I, Object!

August 23rd, 2008

While working on my Women’s Studies degree at UC Berkeley in the 80s, sustained on a steady diet of pizza and Andrea Dworkin, I wrote a paper in which I argued that any so-called erotic art that depicted a woman was by its very nature pornographic. It was primarily an intellectual exercise; “radical” though I was, even I didn’t completely believe it.

Two decades after matriculating I find myself revisiting this line of thought. This was prompted by the work of a local photographer whose images consist primarily of women’s buttocks, often pictured alongside toys. The titles of these pieces suggest that the women’s bodies were used (and I think “used” is the accurate word here) to make jokes. For example, photos which included astronaut figurines were entitled, “Ass-tronomical” and “Moon Walk.” The astronauts even had a little flag, ready to stake their claim to the territory.

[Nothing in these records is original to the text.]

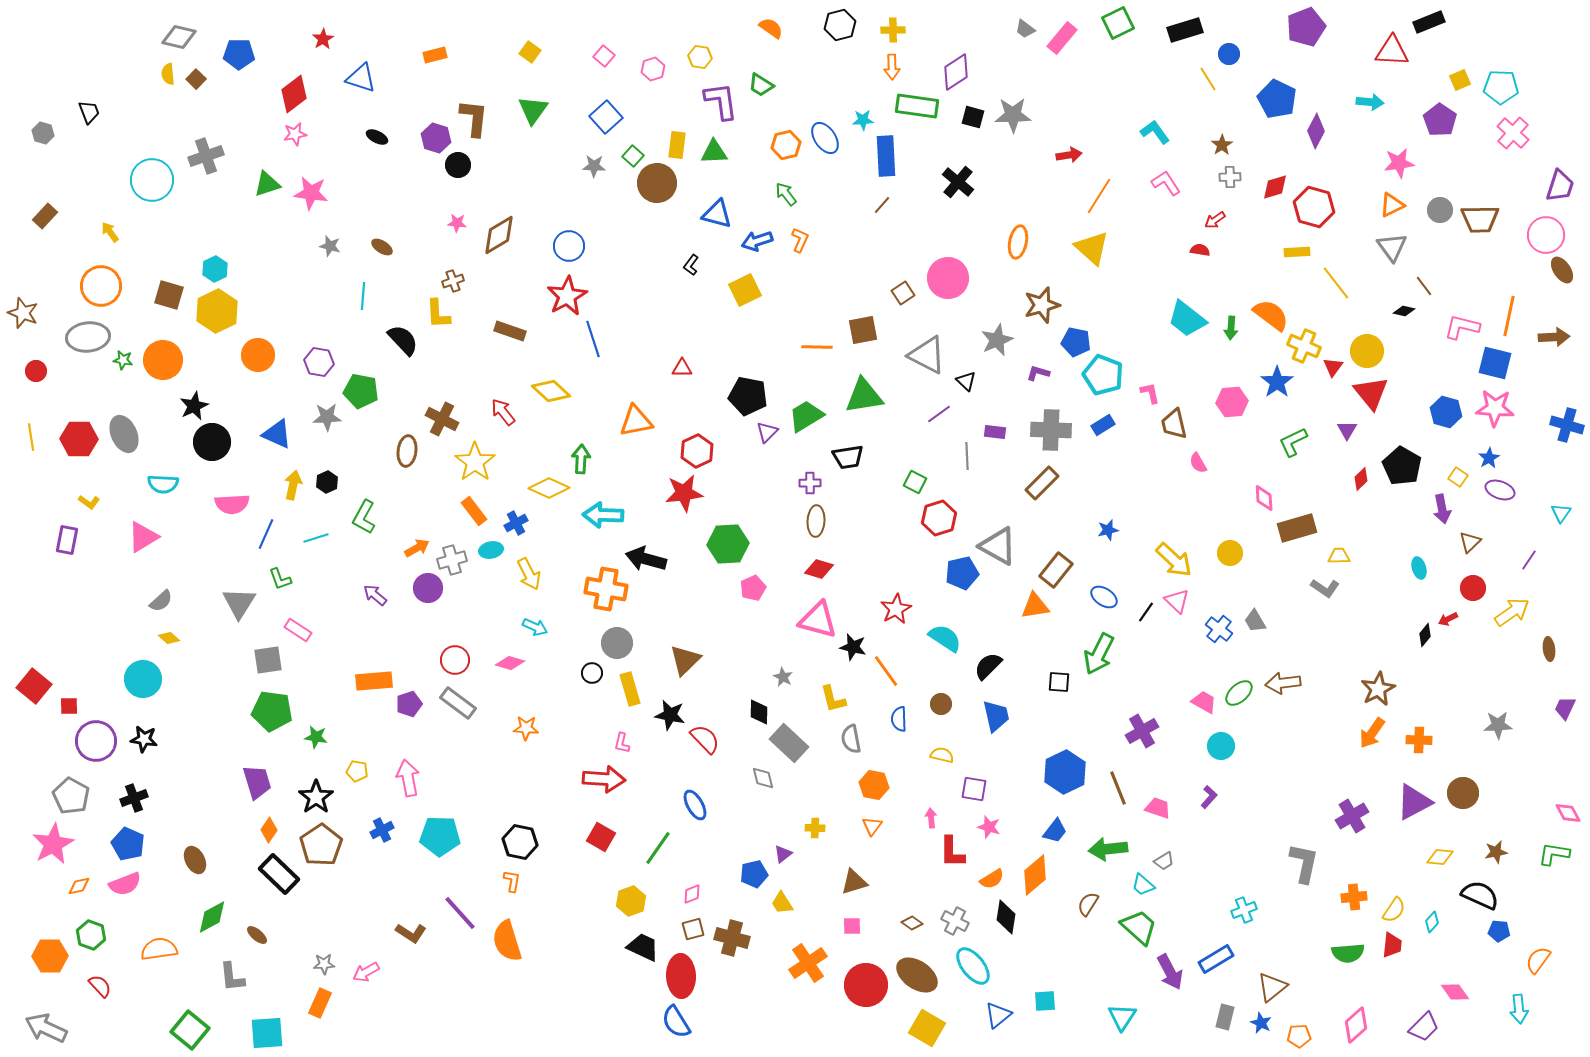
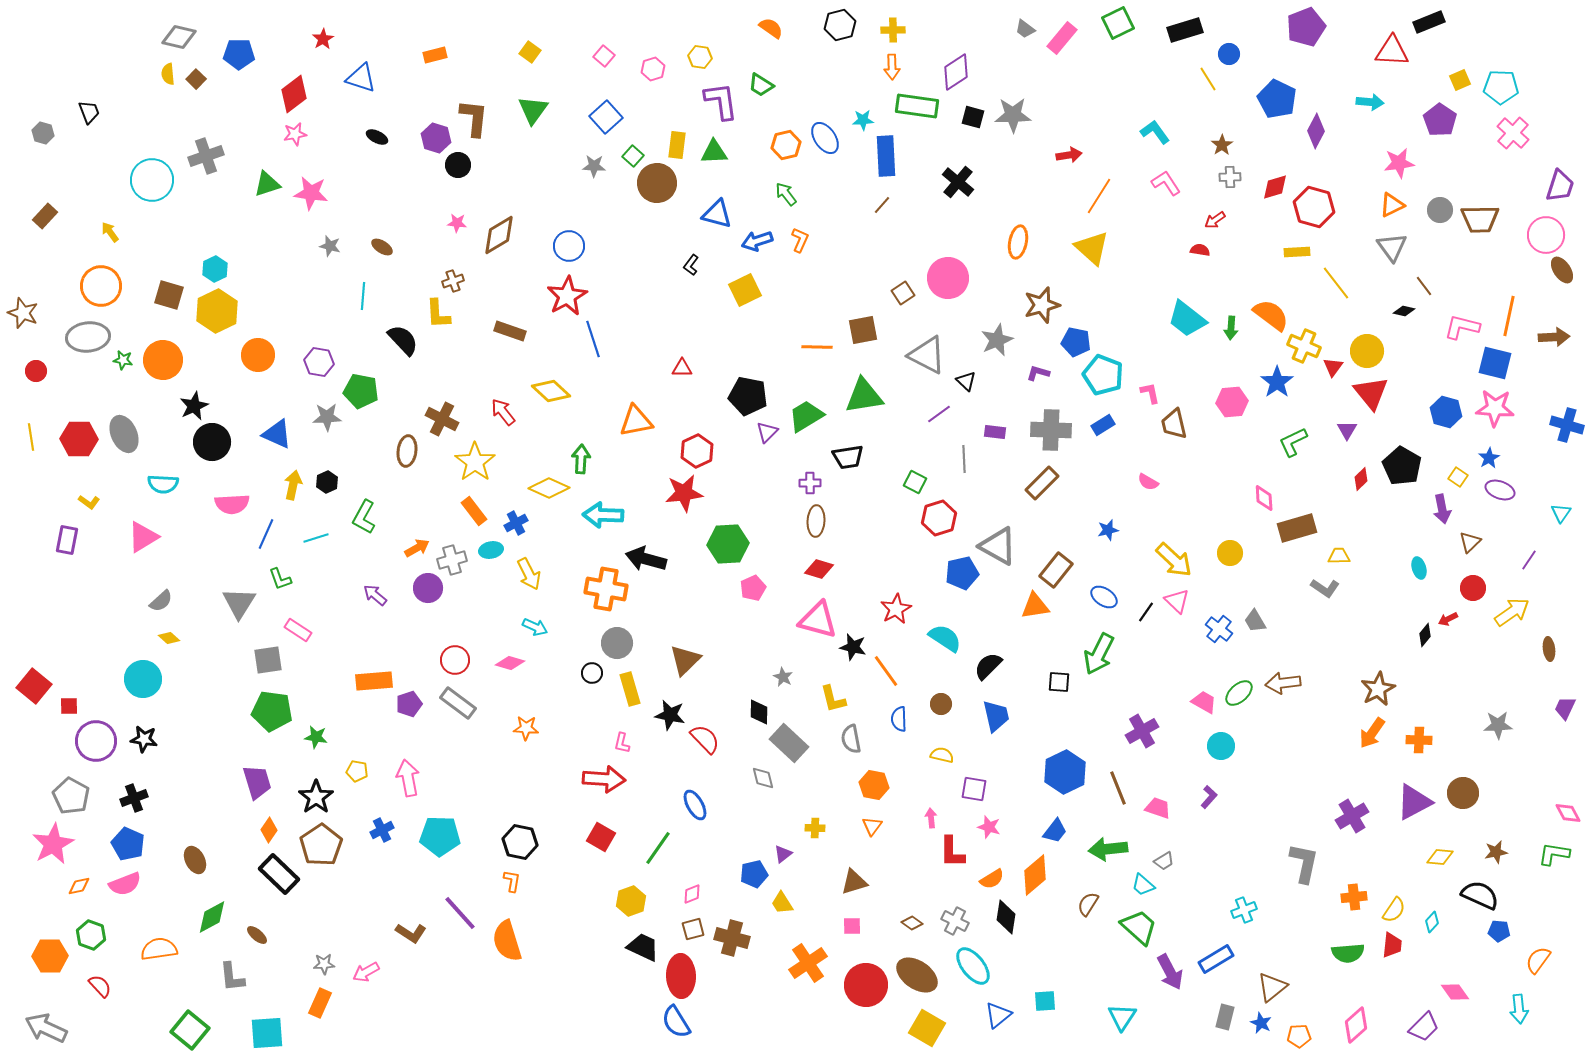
gray line at (967, 456): moved 3 px left, 3 px down
pink semicircle at (1198, 463): moved 50 px left, 19 px down; rotated 30 degrees counterclockwise
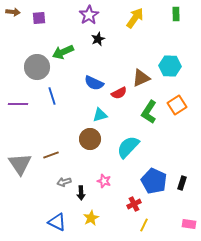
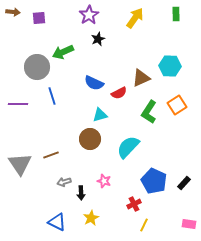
black rectangle: moved 2 px right; rotated 24 degrees clockwise
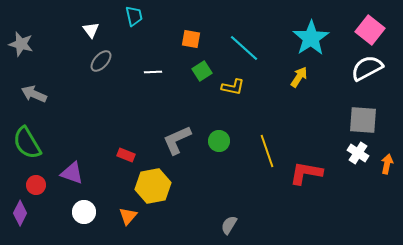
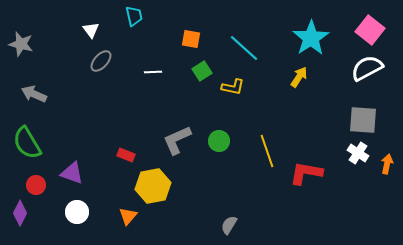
white circle: moved 7 px left
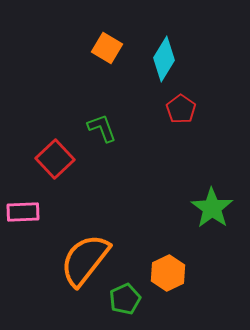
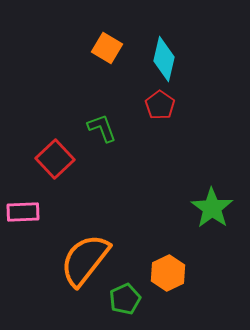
cyan diamond: rotated 18 degrees counterclockwise
red pentagon: moved 21 px left, 4 px up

Some viewers found these photos “funny.” I’m no prude but, at the risk of playing into the feminist stereotype, I found these images offensive.

Q: How many feminists does it take to screw in a light bulb?
A: That’s not funny.

– Popular antifeminist “humor”

During the time I was at UC Berkeley, Catharine MacKinnon and Andrea Dworkin drafted their Antipornography Civil Rights Ordinance. One scenario in which work would be defined as pornographic was “the graphic sexually explicit subordination of women… presented as sexual objects for domination, conquest, violation, exploitation, possession, or use, or through postures or positions of servility or submission or display.”1 Another source included instances in which “women’s body parts-including but not limited to vaginas, breasts, or buttocks-are exhibited such that women are reduced to those parts.”2 To me these images clearly meet the letter of the ordinance, and represent a violation of the women’s civil rights. Do they meet the “spirit” as well? Does it matter?

“What’s your definition of dirty baby?
What do you consider pornography?”

Edward Weston, Nude, 1936

– George Michaels

I have long looked forward to the challenge of working with models–specifically female models–to stretch myself creatively and personally. I have no particular desire to take portraits per se, but rather to focus on the beautiful lines, angles, and curves of the human body. I also have no particular desire to photograph nudes. What then would I photograph? A leg, an arm, a turned head?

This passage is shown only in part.